Do you think you would be able to do a reasonably good job of Feasibility Study analysis and interpretation without the use of financial ratios? Justify your answer. In the absence of the postdating set of ratios, what other financial and decimal techniques would you utilise to still come up with an equally qualified Feasibility Study evaluation?a.) liquidiy ratios b.) stability ratios c.) profitability ratios d.) turnover ratios e.)growth ratios
Answer by Willie Boy
Your question is two-pronged:First, your’e asking if a FS is okey without the financial ratios and, next, what other quantitative techniques can be used to come up with equally competent FS.This is artful because a full-blown feasibility study boils down into the question of profitability and this may not be determinate if the financial aspect does not utilise 2 or 3 calculating ratios you adverted.Anyway, I believe that some project feasibility studies, especially those destined for government-funded programs are not necessarily concerned on financial (accounting) ratios as it pay attention on worldly (investment) ratios instead.

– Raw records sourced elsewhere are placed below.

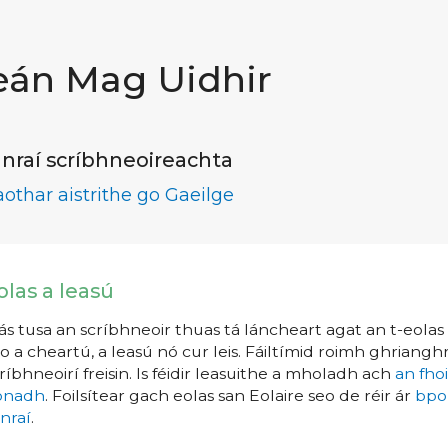
eán Mag Uidhir
nraí scríbhneoireachta
aothar aistrithe go Gaeilge
olas a leasú
s tusa an scríbhneoir thuas tá láncheart agat an t-eolas a
o a cheartú, a leasú nó cur leis. Fáiltímid roimh ghrianghr
ríbhneoirí freisin. Is féidir leasuithe a mholadh ach
an fho
íonadh
. Foilsítear gach eolas san Eolaire seo de réir ár
bpo
nraí
.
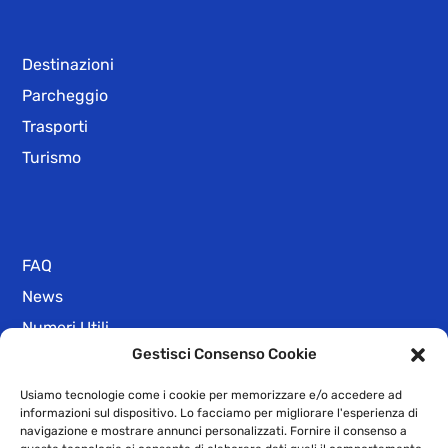
Destinazioni
Parcheggio
Trasporti
Turismo
FAQ
News
Numeri Utili
Gestisci Consenso Cookie
Privacy Policy
Dichiarazione di Accessibilità
Usiamo tecnologie come i cookie per memorizzare e/o accedere ad
informazioni sul dispositivo. Lo facciamo per migliorare l'esperienza di
navigazione e mostrare annunci personalizzati. Fornire il consenso a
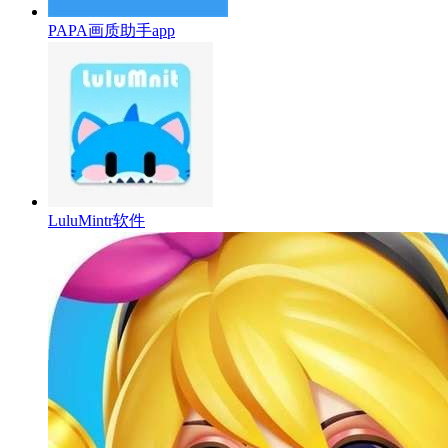
PAPA画质助手app
LuluMintr软件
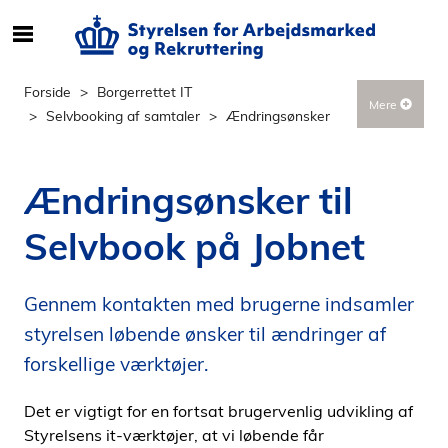
S
ø
g
Forside
Borgerrettet IT
Mere
e
Selvbooking af samtaler
Ændringsønsker
f
t
e
Ændringsønsker til
r
i
Selvbook på Jobnet
n
d
h
Gennem kontakten med brugerne indsamler
o
styrelsen løbende ønsker til ændringer af
l
forskellige værktøjer.
d
p
Det er vigtigt for en fortsat brugervenlig udvikling af
å
Styrelsens it-værktøjer, at vi løbende får
s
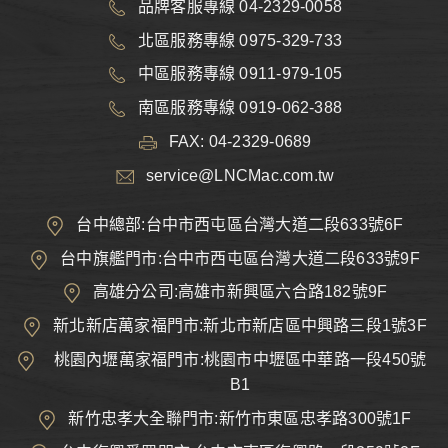
品牌客服專線 04-2329-0058
北區服務專線 0975-329-733
中區服務專線 0911-979-105
南區服務專線 0919-062-388
FAX: 04-2329-0689
service@LNCMac.com.tw
台中總部:台中市西屯區台灣大道二段633號6F
台中旗艦門市:台中市西屯區台灣大道二段633號9F
高雄分公司:高雄市新興區六合路182號9F
新北新店萬家福門市:新北市新店區中興路三段1號3F
桃園內壢萬家福門市:桃園市中壢區中華路一段450號
B1
新竹忠孝大全聯門市:新竹市東區忠孝路300號1F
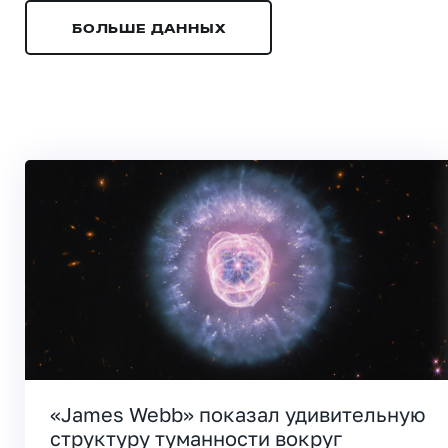
БОЛЬШЕ ДАННЫХ
«James Webb» показал удивительную
структуру туманности вокруг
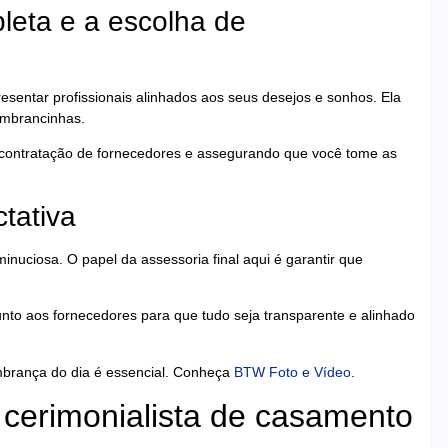
leta e a escolha de
esentar profissionais alinhados aos seus desejos e sonhos. Ela
embrancinhas.
o a contratação de fornecedores e assegurando que você tome as
ctativa
inuciosa. O papel da assessoria final aqui é garantir que
junto aos fornecedores para que tudo seja transparente e alinhado
embrança do dia é essencial. Conheça
BTW Foto e Vídeo
.
cerimonialista de casamento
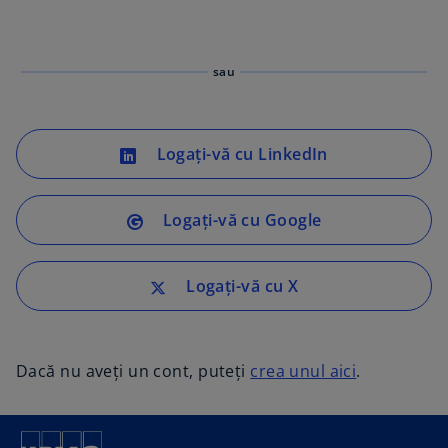
sau
Logați-vă cu LinkedIn
Logați-vă cu Google
Logați-vă cu X
Dacă nu aveți un cont, puteți
crea unul aici
.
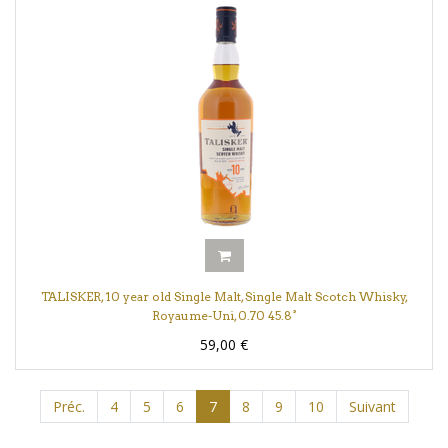
TALISKER, 10 year old Single Malt, Single Malt Scotch Whisky,
Royaume-Uni, 0.70 45.8°
59,00
€
Préc.
4
5
6
7
8
9
10
Suivant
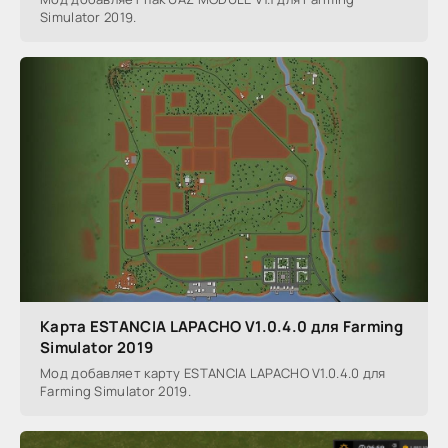
Simulator 2019.
Карта ESTANCIA LAPACHO V1.0.4.0 для Farming
Simulator 2019
Мод добавляет карту ESTANCIA LAPACHO V1.0.4.0 для
Farming Simulator 2019.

The evaluation of project studies much as these draws strength on the fact that not all results (benefits) of projects can be quantified (delegated with monetary value) like the changing hands economic activities and the improvement of stock of dwelling in a community with the construction of farm-to-market road networks.In relation (and to your next question), these project studies use the postdating decimal techniques:1. Net Present Value (NPV) so-called ‘time value of money’ formula that discounts the money utilizing a bankable interest rate over the payback period. There must be a surplus by the end of the payback period.2. Internal Rate of Return (IRR) which is an interpolation technique to happen the rate of return which must be higher than the iprevailing interest rate utilized in the NPV. If the IRR is too eminent, the proponent is reded to inquire the bank instead of the government.3. Benefit-cost ratio which quantifies the benefit over the cost of the project which must be plus. When change by reversal this formula go the Return on Investment (ROI)4. Recoupment (payback period) should be within the alloted paying period or balanced to length of the crediting program.5. The Breakeven Analysis is appended by some studies which necessitate information on the repaired and adaptable costs of the project and how much sales is necessitated to retrieve investment bespeaking the period that project starts paying for itself
Add your own answer in the comments!